I agree that keeping data local is great and should be the first option when pos...

hectormalot · 2024-05-27T18:22:21 1716834141

I wouldn't underestimate how much a modern machine with a bunch of RAM and SSDs can do vs HDFS. This post[1] is now 10 years old and has find + awk running an analysis in 12 seconds (at speed roughly equal to his hard drive) vs Hadoop taking 26 minutes. I've had similar experiences with much bigger datasets at work (think years of per-second manufacturing data across 10ks of sensors).

I get that that post is only on 3.5GB, but, consumer SSDs are now much faster at 7.5GB/s vs 270MB/s HDD back when the article was written. Even with only mildly optimised solutions, people are churning through the 1 billion rows (±12GB) challenge in seconds as well.
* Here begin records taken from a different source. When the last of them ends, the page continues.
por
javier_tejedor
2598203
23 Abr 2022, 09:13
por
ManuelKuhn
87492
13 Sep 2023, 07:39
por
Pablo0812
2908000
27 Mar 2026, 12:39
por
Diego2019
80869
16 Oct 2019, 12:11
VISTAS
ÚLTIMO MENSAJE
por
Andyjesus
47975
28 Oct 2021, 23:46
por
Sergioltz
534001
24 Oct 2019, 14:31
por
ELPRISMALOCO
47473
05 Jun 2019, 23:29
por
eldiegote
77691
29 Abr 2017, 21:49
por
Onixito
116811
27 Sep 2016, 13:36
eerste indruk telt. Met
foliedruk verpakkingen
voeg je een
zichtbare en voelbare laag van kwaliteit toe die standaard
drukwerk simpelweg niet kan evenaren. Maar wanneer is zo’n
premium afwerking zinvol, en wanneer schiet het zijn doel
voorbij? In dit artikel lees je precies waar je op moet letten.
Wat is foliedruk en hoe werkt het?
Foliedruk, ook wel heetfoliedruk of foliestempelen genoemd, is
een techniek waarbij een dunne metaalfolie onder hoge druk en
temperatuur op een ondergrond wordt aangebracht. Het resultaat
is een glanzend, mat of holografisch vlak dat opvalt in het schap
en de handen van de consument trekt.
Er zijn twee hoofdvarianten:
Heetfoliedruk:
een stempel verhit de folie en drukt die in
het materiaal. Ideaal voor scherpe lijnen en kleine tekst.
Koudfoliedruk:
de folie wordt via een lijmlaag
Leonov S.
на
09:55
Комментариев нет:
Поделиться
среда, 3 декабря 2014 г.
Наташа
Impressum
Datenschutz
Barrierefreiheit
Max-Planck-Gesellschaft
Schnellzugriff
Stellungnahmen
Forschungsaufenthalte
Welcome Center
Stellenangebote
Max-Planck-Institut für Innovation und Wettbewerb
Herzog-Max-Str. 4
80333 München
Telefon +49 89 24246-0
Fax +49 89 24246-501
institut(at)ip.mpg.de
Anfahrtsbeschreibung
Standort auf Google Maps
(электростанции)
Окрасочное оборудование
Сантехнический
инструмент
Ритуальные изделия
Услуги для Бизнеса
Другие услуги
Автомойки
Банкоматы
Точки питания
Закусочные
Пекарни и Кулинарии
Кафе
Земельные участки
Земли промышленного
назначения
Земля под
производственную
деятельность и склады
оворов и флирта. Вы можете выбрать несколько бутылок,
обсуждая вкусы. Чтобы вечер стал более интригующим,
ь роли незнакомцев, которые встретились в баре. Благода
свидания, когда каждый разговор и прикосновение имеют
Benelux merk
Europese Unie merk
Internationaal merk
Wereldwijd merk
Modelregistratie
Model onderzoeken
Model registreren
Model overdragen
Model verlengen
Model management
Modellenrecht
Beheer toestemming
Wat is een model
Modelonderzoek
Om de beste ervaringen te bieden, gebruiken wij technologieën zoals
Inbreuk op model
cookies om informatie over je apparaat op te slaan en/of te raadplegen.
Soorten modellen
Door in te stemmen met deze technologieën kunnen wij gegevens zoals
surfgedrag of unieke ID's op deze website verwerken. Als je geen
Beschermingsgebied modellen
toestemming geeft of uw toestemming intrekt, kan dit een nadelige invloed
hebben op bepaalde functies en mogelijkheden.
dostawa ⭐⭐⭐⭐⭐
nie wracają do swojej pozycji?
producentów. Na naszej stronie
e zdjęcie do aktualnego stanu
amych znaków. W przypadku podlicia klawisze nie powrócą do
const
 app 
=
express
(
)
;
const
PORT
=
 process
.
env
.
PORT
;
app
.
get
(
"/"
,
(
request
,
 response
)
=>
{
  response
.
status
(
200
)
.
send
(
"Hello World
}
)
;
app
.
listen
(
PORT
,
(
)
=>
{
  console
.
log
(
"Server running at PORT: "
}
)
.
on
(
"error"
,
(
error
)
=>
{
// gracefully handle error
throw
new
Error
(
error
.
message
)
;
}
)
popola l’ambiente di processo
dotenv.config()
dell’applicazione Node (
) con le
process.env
And, if you have the data in memory (not impossible) your bottlenecks won't even be reading speed.

[1]: https://adamdrake.com/command-line-tools-can-be-235x-faster-...

nottorp · 2024-05-27T12:21:11 1716812471

> I agree that keeping data local is great and should be the first option when possible. It works great on 10GB or even 100GB, but after that starts to matter what you optimize for because you start seeing execution bottlenecks.

The point of the article is 99.99% of businesses never pass even the 10 Gb point though.

sfilipco · 2024-05-27T12:55:44 1716814544

I agree with the theme of the article. My reply was to parent comment which has a 6 TB working set.